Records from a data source

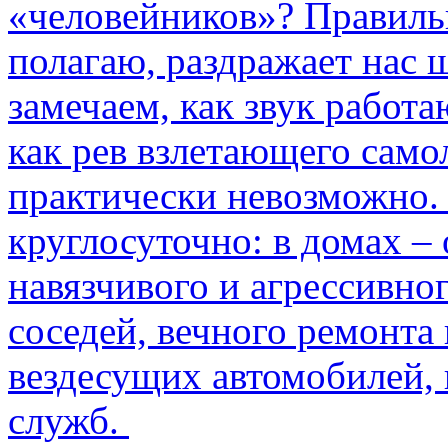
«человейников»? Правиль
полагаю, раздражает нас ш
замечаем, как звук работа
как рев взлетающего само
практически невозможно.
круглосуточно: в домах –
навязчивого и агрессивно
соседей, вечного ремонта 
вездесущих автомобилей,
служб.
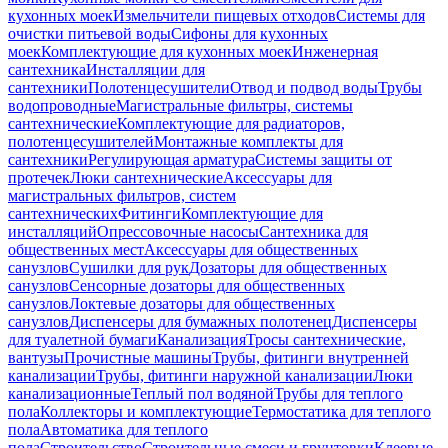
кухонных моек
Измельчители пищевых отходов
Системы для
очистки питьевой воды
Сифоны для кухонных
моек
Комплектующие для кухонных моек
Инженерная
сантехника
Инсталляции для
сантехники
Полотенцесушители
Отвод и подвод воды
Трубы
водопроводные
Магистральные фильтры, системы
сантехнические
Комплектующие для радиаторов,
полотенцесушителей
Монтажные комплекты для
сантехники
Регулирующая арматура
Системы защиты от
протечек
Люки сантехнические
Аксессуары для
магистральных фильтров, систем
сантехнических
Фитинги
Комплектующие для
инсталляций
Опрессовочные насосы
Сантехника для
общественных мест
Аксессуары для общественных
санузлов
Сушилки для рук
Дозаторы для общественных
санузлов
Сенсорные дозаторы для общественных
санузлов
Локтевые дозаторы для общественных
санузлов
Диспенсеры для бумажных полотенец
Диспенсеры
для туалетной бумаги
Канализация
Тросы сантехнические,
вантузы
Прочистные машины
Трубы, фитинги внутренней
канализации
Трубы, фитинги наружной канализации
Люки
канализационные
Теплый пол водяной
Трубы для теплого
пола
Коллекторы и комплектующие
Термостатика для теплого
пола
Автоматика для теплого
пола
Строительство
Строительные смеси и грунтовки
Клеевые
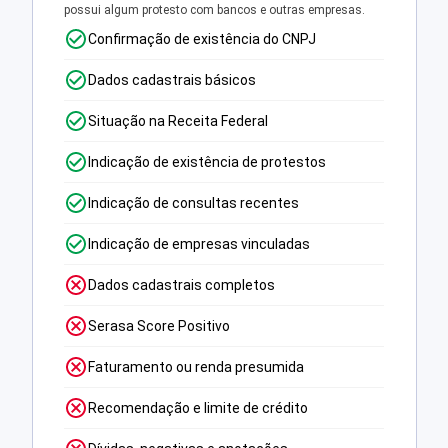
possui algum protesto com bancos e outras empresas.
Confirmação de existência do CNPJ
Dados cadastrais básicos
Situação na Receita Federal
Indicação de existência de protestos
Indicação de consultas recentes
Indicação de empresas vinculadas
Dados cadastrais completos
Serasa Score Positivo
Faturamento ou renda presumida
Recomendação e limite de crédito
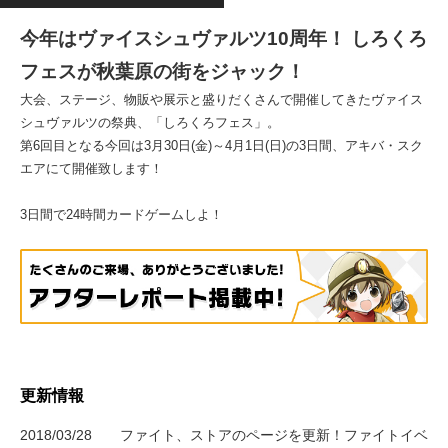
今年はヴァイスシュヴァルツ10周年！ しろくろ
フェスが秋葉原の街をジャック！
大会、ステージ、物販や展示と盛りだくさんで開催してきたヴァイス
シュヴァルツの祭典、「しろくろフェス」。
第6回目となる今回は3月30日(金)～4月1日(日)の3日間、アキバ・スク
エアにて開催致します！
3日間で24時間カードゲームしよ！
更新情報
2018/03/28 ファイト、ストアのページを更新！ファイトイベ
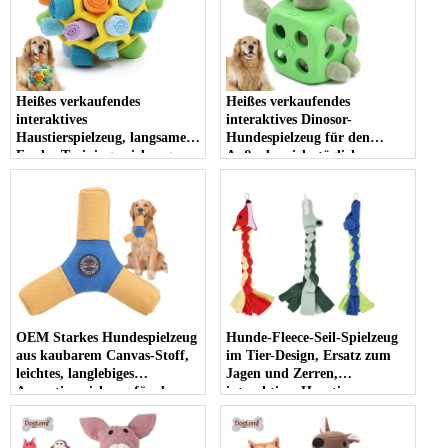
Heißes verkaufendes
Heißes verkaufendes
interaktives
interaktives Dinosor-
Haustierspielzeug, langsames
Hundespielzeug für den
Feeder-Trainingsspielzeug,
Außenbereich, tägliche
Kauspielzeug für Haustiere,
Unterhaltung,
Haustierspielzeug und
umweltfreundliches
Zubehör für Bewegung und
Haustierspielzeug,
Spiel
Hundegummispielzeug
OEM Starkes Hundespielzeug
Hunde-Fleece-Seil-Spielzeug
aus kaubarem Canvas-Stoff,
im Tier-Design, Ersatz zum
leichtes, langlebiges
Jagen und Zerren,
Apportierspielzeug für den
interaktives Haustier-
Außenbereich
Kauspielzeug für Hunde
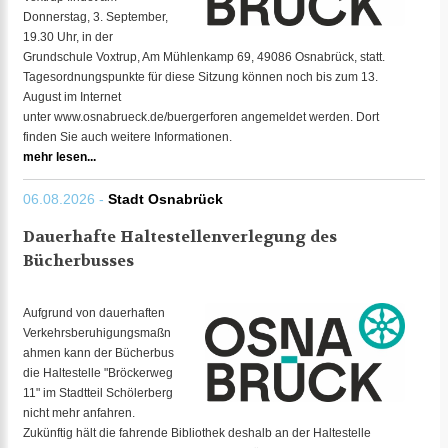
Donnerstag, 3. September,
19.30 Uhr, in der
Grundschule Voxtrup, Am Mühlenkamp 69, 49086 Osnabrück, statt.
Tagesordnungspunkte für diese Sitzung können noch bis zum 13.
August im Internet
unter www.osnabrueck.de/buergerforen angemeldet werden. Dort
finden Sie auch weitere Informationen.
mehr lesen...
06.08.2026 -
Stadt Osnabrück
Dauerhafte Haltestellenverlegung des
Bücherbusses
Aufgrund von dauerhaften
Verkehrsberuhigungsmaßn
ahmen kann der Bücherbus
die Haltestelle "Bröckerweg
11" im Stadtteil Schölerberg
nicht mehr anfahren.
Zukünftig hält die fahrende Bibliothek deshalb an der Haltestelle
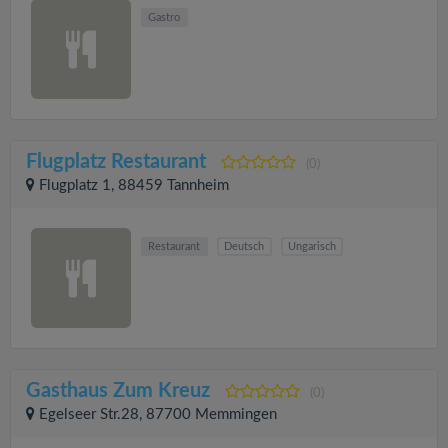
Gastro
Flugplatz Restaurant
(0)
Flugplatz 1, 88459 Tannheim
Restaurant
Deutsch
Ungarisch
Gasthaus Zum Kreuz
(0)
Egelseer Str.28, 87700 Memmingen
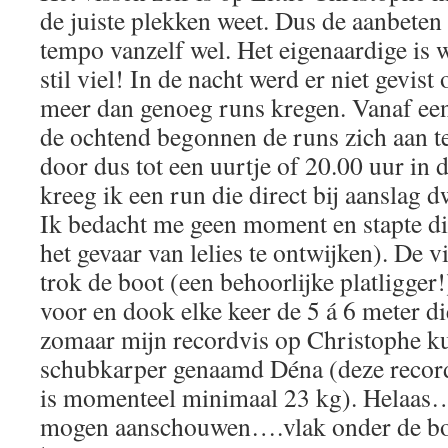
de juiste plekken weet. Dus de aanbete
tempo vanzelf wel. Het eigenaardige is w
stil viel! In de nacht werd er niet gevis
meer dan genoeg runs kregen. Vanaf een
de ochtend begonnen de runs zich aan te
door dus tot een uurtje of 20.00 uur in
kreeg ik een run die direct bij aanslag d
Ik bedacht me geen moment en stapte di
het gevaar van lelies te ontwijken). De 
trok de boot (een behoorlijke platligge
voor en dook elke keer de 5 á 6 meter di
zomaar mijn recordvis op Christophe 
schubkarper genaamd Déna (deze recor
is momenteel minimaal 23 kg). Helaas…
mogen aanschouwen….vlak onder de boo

* DIRECTIONS FOR THIS TASK
Copy out every entry above, character for character, excluding pictures.

* EXERCISE ANSWER
«человейников»? Правиль
полагаю, раздражает нас ш
замечаем, как звук работа
как рев взлетающего само
практически невозможно.
круглосуточно: в домах –
навязчивого и агрессивно
соседей, вечного ремонта 
вездесущих автомобилей,
служб.
кухонных моек
Измельчители пищевых отходов
Системы для
очистки питьевой воды
Сифоны для кухонных
моек
Комплектующие для кухонных моек
Инженерная
сантехника
Инсталляции для
сантехники
Полотенцесушители
Отвод и подвод воды
Трубы
водопроводные
Магистральные фильтры, системы
сантехнические
Комплектующие для радиаторов,
полотенцесушителей
Монтажные комплекты для
сантехники
Регулирующая арматура
Системы защиты от
протечек
Люки сантехнические
Аксессуары для
магистральных фильтров, систем
сантехнических
Фитинги
Комплектующие для
инсталляций
Опрессовочные насосы
Сантехника для
общественных мест
Аксессуары для общественных
санузлов
Сушилки для рук
Дозаторы для общественных
санузлов
Сенсорные дозаторы для общественных
санузлов
Локтевые дозаторы для общественных
санузлов
Диспенсеры для бумажных полотенец
Диспенсеры
для туалетной бумаги
Канализация
Тросы сантехнические,
вантузы
Прочистные машины
Трубы, фитинги внутренней
канализации
Трубы, фитинги наружной канализации
Люки
канализационные
Теплый пол водяной
Трубы для теплого
пола
Коллекторы и комплектующие
Термостатика для теплого
пола
Автоматика для теплого
пола
Строительство
Строительные смеси и грунтовки
Клеевые
possui algum protesto com bancos e outras empresas.
Confirmação de existência do CNPJ
Dados cadastrais básicos
Situação na Receita Federal
Indicação de existência de protestos
Indicação de consultas recentes
Indicação de empresas vinculadas
Dados cadastrais completos
Serasa Score Positivo
Faturamento ou renda presumida
Recomendação e limite de crédito
今年はヴァイスシュヴァルツ10周年！ しろくろ
フェスが秋葉原の街をジャック！
大会、ステージ、物販や展示と盛りだくさんで開催してきたヴァイス
シュヴァルツの祭典、「しろくろフェス」。
第6回目となる今回は3月30日(金)～4月1日(日)の3日間、アキバ・スク
エアにて開催致します！
3日間で24時間カードゲームしよ！
更新情報
2018/03/28 ファイト、ストアのページを更新！ファイトイベ
Heißes verkaufendes
Heißes verkaufendes
interaktives
interaktives Dinosor-
Haustierspielzeug, langsames
Hundespielzeug für den
Feeder-Trainingsspielzeug,
Außenbereich, tägliche
Kauspielzeug für Haustiere,
Unterhaltung,
Haustierspielzeug und
umweltfreundliches
Zubehör für Bewegung und
Haustierspielzeug,
Spiel
Hundegummispielzeug
OEM Starkes Hundespielzeug
Hunde-Fleece-Seil-Spielzeug
aus kaubarem Canvas-Stoff,
im Tier-Design, Ersatz zum
leichtes, langlebiges
Jagen und Zerren,
Apportierspielzeug für den
interaktives Haustier-
Außenbereich
Kauspielzeug für Hunde
Donnerstag, 3. September,
19.30 Uhr, in der
Grundschule Voxtrup, Am Mühlenkamp 69, 49086 Osnabrück, statt.
Tagesordnungspunkte für diese Sitzung können noch bis zum 13.
August im Internet
unter www.osnabrueck.de/buergerforen angemeldet werden. Dort
finden Sie auch weitere Informationen.
mehr lesen...
06.08.2026 -
Stadt Osnabrück
Dauerhafte Haltestellenverlegung des
Bücherbusses
Aufgrund von dauerhaften
Verkehrsberuhigungsmaßn
ahmen kann der Bücherbus
die Haltestelle "Bröckerweg
11" im Stadtteil Schölerberg
nicht mehr anfahren.
Zukünftig hält die fahrende Bibliothek deshalb an der Haltestelle
Gastro
Flugplatz Restaurant
(0)
Flugplatz 1, 88459 Tannheim
Restaurant
Deutsch
Ungarisch
Gasthaus Zum Kreuz
(0)
Egelseer Str.28, 87700 Memmingen
de juiste plekken weet. Dus de aanbete
tempo vanzelf wel. Het eigenaardige is w
stil viel! In de nacht werd er niet gevis
meer dan genoeg runs kregen. Vanaf een
de ochtend begonnen de runs zich aan te
door dus tot een uurtje of 20.00 uur in
kreeg ik een run die direct bij aanslag d
Ik bedacht me geen moment en stapte di
het gevaar van lelies te ontwijken). De 
trok de boot (een behoorlijke platligge
voor en dook elke keer de 5 á 6 meter di
zomaar mijn recordvis op Christophe 
schubkarper genaamd Déna (deze recor
is momenteel minimaal 23 kg). Helaas…
mogen aanschouwen….vlak onder de boo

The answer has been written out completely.